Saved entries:
[Start of section]
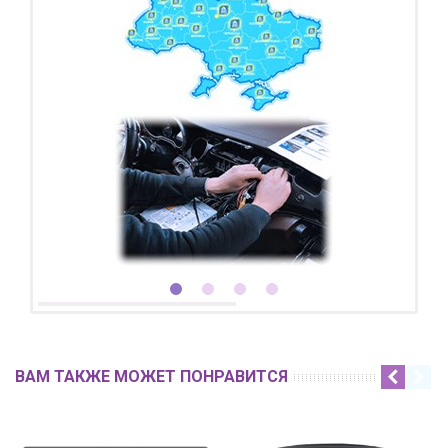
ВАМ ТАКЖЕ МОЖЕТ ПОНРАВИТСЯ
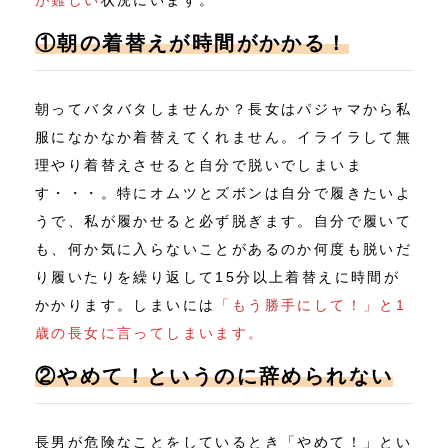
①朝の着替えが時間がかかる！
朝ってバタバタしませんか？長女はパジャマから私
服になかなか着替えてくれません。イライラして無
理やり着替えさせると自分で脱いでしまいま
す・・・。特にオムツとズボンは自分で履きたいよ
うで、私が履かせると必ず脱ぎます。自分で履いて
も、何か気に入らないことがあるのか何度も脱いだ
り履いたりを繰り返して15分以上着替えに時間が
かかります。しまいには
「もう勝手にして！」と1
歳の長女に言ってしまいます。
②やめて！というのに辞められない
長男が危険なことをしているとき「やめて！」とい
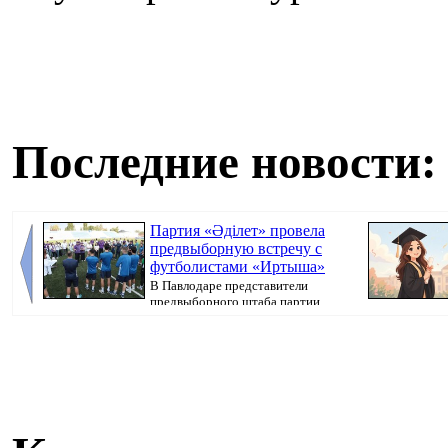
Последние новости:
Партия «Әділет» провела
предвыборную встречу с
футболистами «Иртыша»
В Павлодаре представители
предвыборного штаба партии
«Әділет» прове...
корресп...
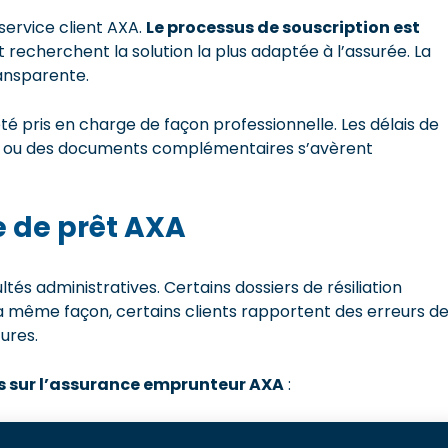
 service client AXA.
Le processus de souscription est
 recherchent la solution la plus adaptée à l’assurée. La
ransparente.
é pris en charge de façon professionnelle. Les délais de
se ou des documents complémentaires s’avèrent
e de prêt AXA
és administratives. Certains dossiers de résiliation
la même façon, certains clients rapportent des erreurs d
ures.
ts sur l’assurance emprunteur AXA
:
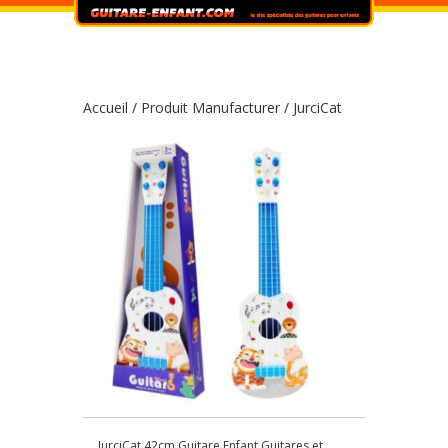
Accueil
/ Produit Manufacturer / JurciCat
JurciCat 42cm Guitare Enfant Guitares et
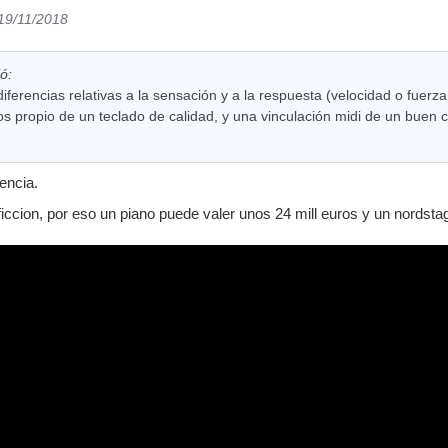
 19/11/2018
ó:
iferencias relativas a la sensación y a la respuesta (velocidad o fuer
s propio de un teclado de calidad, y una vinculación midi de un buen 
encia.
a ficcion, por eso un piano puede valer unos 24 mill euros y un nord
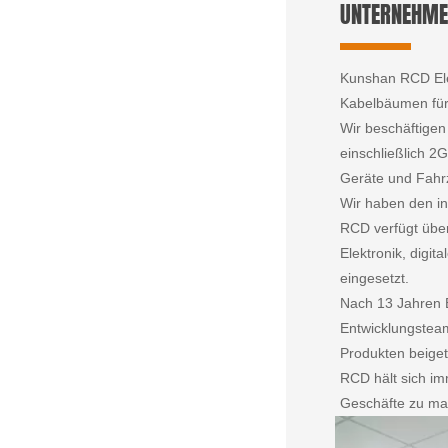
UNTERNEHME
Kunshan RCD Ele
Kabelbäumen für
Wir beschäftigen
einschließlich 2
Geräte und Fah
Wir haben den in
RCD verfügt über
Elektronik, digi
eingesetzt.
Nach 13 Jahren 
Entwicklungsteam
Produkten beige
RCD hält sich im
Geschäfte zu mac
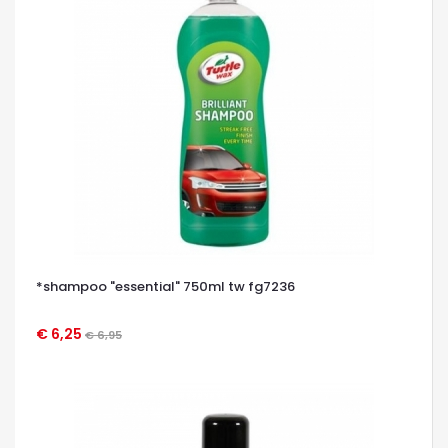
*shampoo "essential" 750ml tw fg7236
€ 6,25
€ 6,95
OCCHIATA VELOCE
[End of section]
[Start of section]
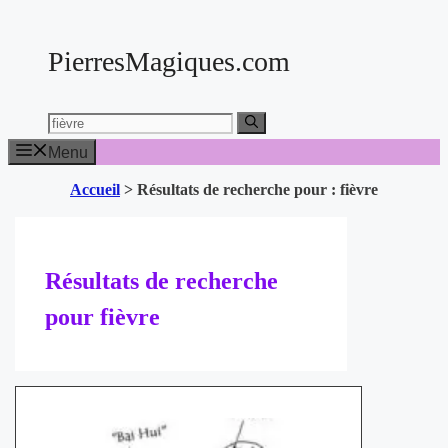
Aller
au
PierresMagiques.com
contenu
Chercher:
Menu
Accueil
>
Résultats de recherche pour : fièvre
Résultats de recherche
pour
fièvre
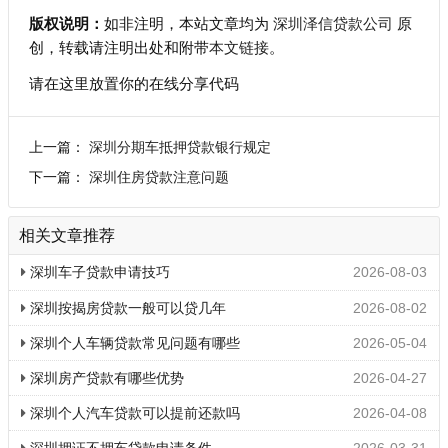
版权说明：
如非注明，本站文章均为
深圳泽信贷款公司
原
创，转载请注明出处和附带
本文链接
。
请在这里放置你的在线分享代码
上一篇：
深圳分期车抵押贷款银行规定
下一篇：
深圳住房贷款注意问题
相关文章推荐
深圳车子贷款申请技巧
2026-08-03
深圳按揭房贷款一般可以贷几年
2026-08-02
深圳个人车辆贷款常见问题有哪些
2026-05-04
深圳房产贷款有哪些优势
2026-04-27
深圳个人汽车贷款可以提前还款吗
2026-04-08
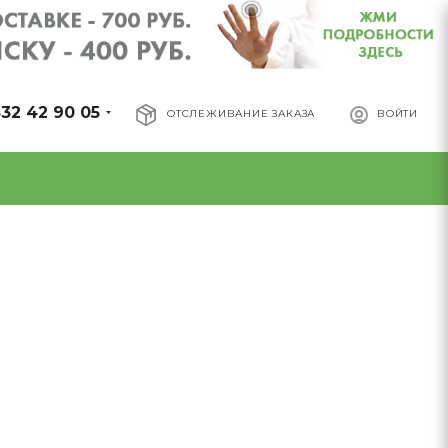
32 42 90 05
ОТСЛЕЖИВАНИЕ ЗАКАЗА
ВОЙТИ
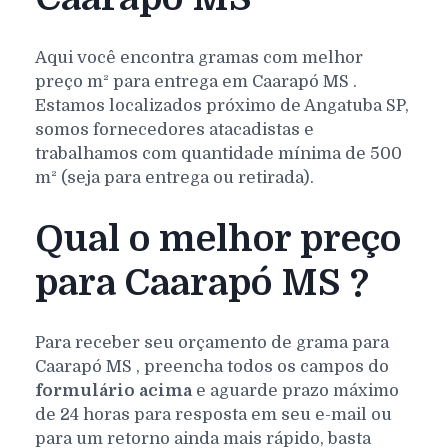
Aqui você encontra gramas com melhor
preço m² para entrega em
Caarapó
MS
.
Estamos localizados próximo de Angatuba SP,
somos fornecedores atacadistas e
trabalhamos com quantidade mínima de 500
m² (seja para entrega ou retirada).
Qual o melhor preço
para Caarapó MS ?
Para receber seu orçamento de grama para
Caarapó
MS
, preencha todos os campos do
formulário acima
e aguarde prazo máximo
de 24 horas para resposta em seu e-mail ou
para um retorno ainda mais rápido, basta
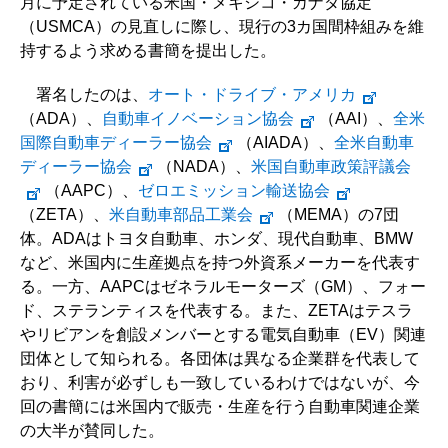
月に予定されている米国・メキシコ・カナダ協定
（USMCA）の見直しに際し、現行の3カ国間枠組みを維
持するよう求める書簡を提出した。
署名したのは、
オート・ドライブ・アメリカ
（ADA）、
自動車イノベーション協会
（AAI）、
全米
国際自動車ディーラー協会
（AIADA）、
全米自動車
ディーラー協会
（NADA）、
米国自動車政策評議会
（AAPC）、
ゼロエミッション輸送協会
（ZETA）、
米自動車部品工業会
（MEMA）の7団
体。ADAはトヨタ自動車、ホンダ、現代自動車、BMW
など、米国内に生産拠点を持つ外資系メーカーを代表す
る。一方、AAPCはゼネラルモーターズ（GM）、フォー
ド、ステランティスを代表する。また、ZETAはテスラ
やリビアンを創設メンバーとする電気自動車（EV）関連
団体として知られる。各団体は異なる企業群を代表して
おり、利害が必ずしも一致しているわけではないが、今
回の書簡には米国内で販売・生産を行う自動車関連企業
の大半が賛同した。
[End of section]
[Start of section]
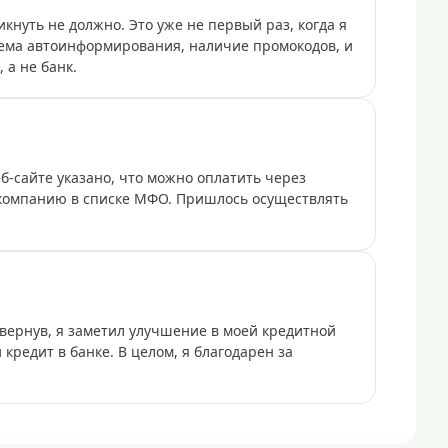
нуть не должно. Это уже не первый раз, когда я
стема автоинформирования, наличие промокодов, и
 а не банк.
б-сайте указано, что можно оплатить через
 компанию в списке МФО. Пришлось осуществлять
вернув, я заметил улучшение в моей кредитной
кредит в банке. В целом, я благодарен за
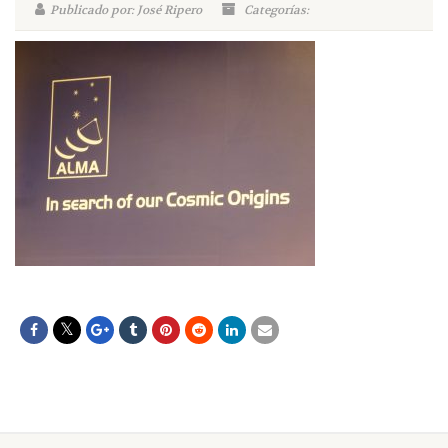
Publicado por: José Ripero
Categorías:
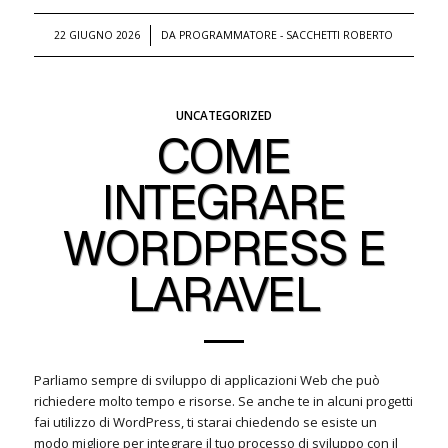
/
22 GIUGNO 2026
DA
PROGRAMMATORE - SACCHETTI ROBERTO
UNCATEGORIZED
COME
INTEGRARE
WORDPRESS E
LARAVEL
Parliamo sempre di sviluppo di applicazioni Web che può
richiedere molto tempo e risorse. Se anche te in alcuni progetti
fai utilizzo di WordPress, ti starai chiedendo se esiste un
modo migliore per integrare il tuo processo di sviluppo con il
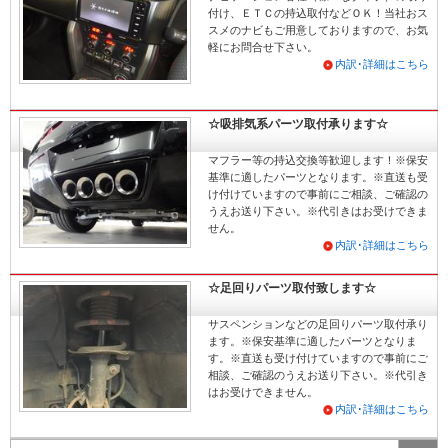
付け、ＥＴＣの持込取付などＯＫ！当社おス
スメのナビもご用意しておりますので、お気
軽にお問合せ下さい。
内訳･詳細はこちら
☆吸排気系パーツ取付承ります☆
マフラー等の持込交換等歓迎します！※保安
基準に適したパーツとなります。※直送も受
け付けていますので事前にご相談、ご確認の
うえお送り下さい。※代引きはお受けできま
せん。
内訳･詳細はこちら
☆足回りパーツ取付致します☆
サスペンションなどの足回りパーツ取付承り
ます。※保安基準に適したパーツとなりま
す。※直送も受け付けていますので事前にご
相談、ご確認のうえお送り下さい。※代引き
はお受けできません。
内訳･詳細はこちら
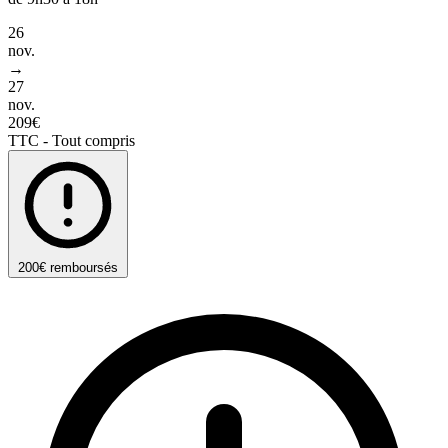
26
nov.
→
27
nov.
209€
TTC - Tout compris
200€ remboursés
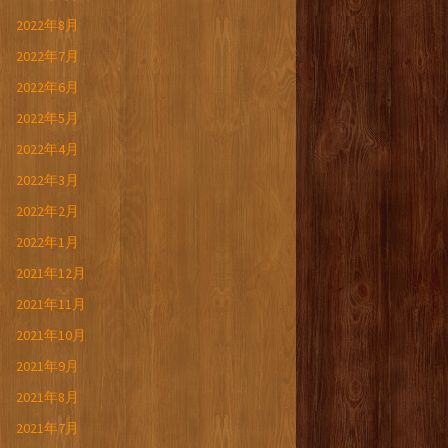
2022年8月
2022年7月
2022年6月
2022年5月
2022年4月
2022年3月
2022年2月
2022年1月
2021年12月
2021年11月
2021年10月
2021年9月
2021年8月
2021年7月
[End of section]
Whenever the string "Әділет" shows up in a line of the entries, copy that line.

REPLY TO THE TASK:
Партия «Әділет» провела
«Әділет» прове...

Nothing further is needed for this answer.